Drive-by Truckers Decoration day
2003 - NEW WEST RECORDS
Ed è questo a distinguere i Drive-by Truckers da tanti altri gruppi rock o alt-country: è una questione di attrazione e repulsione, oltre che un fatto genetico, ma più che altro è un cammino da percorrere esclusivamente on the road dopo aver fatto voto a questo genere di musica.
Ne sanno qualcosa questi cinque “ragazzi” del Sud che hanno alle spalle tre dischi da indipendenti, uno per la Lost Highway ed ora uno per la New West Records, senza contare la sfilza di concerti coast to coast.
“Decoration day” è il seguito del concept “Southern rock opera”, che a suo tempo fu ben accolto dalla critica. Nel frattempo, è entrato a fare parte della band il chitarrista Jason Isbell, che nel giro di due giorni si è trovato a suonare live e a comporre un paio di pezzi del nuovo disco, tra cui la title-track, tanto per ribadire quello scatenamento di energia di cui dicevamo sopra.
Negli States il “decoration day” corrisponde al nostro “giorno dei morti”, ma quelli che i Drive-by Truckers depongono sulle tombe non sono certo fiori carichi di illusorie speranze: sin dalla grafica del booklet, un fumetto in stile noir spaghetti, queste canzoni si presentano come storie di vita senza alcuna possibilità di redenzione. L’unica via d’uscita è il rock’n’roll, simbolo di una fuga dall’esistenza ordinaria e precostituita, in cui relazioni filiali, coniugali e sessuali si consumano con desolante tristezza.

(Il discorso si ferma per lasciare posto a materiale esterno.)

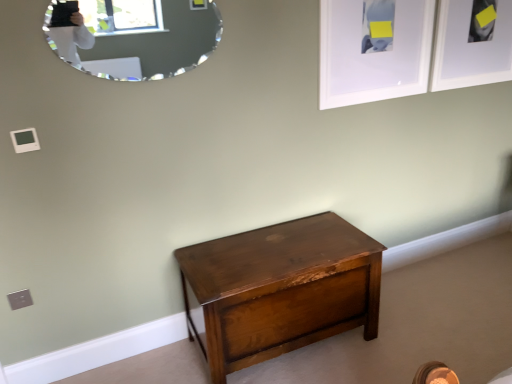 Where is `white matte picture frame at upper right, the second picture frame when ordered from right to left`? The image size is (512, 384). white matte picture frame at upper right, the second picture frame when ordered from right to left is located at coordinates (374, 50).

The height and width of the screenshot is (384, 512). Find the location of `white matte picture frame at upper right, which appears as the 2th picture frame when viewed from the left`. white matte picture frame at upper right, which appears as the 2th picture frame when viewed from the left is located at coordinates click(472, 43).

This screenshot has height=384, width=512. I want to click on silver-framed mirror at upper left, so click(x=136, y=37).

Which is closer, (260,264) or (203,15)?

Point (260,264) is positioned farther from the camera compared to point (203,15).

This screenshot has height=384, width=512. In order to click on mirror to the left of shiny brown wood chest at center in this screenshot , I will do `click(136, 37)`.

Is shiny brown wood chest at center facing towards silver-framed mirror at upper left?

No, shiny brown wood chest at center is not oriented towards silver-framed mirror at upper left.

Looking at this image, from a real-world perspective, which is physically above, shiny brown wood chest at center or silver-framed mirror at upper left?

silver-framed mirror at upper left, from a real-world perspective.

Is white matte picture frame at upper right, the second picture frame when ordered from right to left, facing away from silver-framed mirror at upper left?

white matte picture frame at upper right, the second picture frame when ordered from right to left, does not have its back to silver-framed mirror at upper left.

Who is shorter, white matte picture frame at upper right, the 1th picture frame positioned from the left, or silver-framed mirror at upper left?

silver-framed mirror at upper left is shorter.

Is white matte picture frame at upper right, the 1th picture frame positioned from the left, inside or outside of silver-framed mirror at upper left?

white matte picture frame at upper right, the 1th picture frame positioned from the left, is not inside silver-framed mirror at upper left, it's outside.

Between white matte picture frame at upper right, the second picture frame when ordered from right to left, and silver-framed mirror at upper left, which one appears on the left side from the viewer's perspective?

silver-framed mirror at upper left.

From a real-world perspective, is white matte picture frame at upper right, the 1th picture frame positioned from the left, physically below white matte picture frame at upper right, positioned as the first picture frame in right-to-left order?

No, from a real-world perspective, white matte picture frame at upper right, the 1th picture frame positioned from the left, is not below white matte picture frame at upper right, positioned as the first picture frame in right-to-left order.

Looking at this image, considering the relative sizes of white matte picture frame at upper right, the second picture frame when ordered from right to left, and white matte picture frame at upper right, positioned as the first picture frame in right-to-left order, in the image provided, is white matte picture frame at upper right, the second picture frame when ordered from right to left, shorter than white matte picture frame at upper right, positioned as the first picture frame in right-to-left order,?

In fact, white matte picture frame at upper right, the second picture frame when ordered from right to left, may be taller than white matte picture frame at upper right, positioned as the first picture frame in right-to-left order.

Considering the relative sizes of white matte picture frame at upper right, the 1th picture frame positioned from the left, and white matte picture frame at upper right, positioned as the first picture frame in right-to-left order, in the image provided, is white matte picture frame at upper right, the 1th picture frame positioned from the left, thinner than white matte picture frame at upper right, positioned as the first picture frame in right-to-left order,?

Indeed, white matte picture frame at upper right, the 1th picture frame positioned from the left, has a lesser width compared to white matte picture frame at upper right, positioned as the first picture frame in right-to-left order.

From the image's perspective, which is below, shiny brown wood chest at center or white matte picture frame at upper right, the second picture frame when ordered from right to left?

shiny brown wood chest at center.

Considering the sizes of shiny brown wood chest at center and white matte picture frame at upper right, the second picture frame when ordered from right to left, in the image, is shiny brown wood chest at center wider or thinner than white matte picture frame at upper right, the second picture frame when ordered from right to left,?

shiny brown wood chest at center is wider than white matte picture frame at upper right, the second picture frame when ordered from right to left.

Considering the relative positions of shiny brown wood chest at center and white matte picture frame at upper right, the second picture frame when ordered from right to left, in the image provided, is shiny brown wood chest at center behind white matte picture frame at upper right, the second picture frame when ordered from right to left,?

That is False.

Is shiny brown wood chest at center far away from white matte picture frame at upper right, the second picture frame when ordered from right to left?

No, shiny brown wood chest at center is not far from white matte picture frame at upper right, the second picture frame when ordered from right to left.

In the scene shown: Which object is closer to the camera taking this photo, white matte picture frame at upper right, which appears as the 2th picture frame when viewed from the left, or white matte picture frame at upper right, the 1th picture frame positioned from the left?

Positioned in front is white matte picture frame at upper right, the 1th picture frame positioned from the left.

Can white matte picture frame at upper right, the 1th picture frame positioned from the left, be found inside white matte picture frame at upper right, which appears as the 2th picture frame when viewed from the left?

Definitely not — white matte picture frame at upper right, the 1th picture frame positioned from the left, is not inside white matte picture frame at upper right, which appears as the 2th picture frame when viewed from the left.

In terms of width, does white matte picture frame at upper right, positioned as the first picture frame in right-to-left order, look wider or thinner when compared to white matte picture frame at upper right, the second picture frame when ordered from right to left?

Clearly, white matte picture frame at upper right, positioned as the first picture frame in right-to-left order, has more width compared to white matte picture frame at upper right, the second picture frame when ordered from right to left.

Which of these two, white matte picture frame at upper right, which appears as the 2th picture frame when viewed from the left, or white matte picture frame at upper right, the second picture frame when ordered from right to left, is bigger?

With larger size is white matte picture frame at upper right, which appears as the 2th picture frame when viewed from the left.

In terms of size, does white matte picture frame at upper right, which appears as the 2th picture frame when viewed from the left, appear bigger or smaller than shiny brown wood chest at center?

In the image, white matte picture frame at upper right, which appears as the 2th picture frame when viewed from the left, appears to be smaller than shiny brown wood chest at center.

Which object is closer to the camera taking this photo, white matte picture frame at upper right, positioned as the first picture frame in right-to-left order, or shiny brown wood chest at center?

shiny brown wood chest at center is closer to the camera.

Which point is more forward, (x=476, y=72) or (x=372, y=278)?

I personaggi di queste storie stanno inesorabilmente morendo e i Drive-by Truckers provano a portare qualche scarica di rock’n’roll alle loro scelte, buone o cattive che siano. Lo fanno in maniera diretta, aspra ed asciutta, senza ripulire il proprio linguaggio, che altrimenti sarebbe suonato come un inutile tentativo consolatorio: le (tre) chitarre suonano cupe e minacciose, in bilico tra il Neil Young più southern (“Sinkhole”) e i Green On Red più urlati (“Hell No, I Ain´t Happy”).
Gli strumenti tipicamente country vengono suonati con profonda amarezza, dando alle ballate quei toni da epica desolata, che bruciano invece nei pezzi più tirati come polvere dritta negli occhi. I Drive-by Truckers hanno l’energia rock degli Slobberbone (non è casuale la presenza di Scott Danborn), priva dell’impeto di gioventù che sfugge alle canzoni di Brent Best. Anche i pezzi più sfacciatamente rock’n’roll, come la rollingstoniana “Marry me”, subiscono le ombre di un ambiente sull’orlo del collasso per via di droghe, crimini e fallimenti. Ne sono esempio “Your daddy hates me”, grave e lugubre, priva di qualunque romance, e la title track in cui le chitarre si accattorciano su se stesse, rispondendo al richiamo di un destino che si ripercuote di generazione in generazione.
Il sipario cala giustamente con le pistole mal riposte di “Loaded gun in the closet” e gli echi di una steel che vibrano ancora: alla fine l’unico a rimanere vivo è il rock.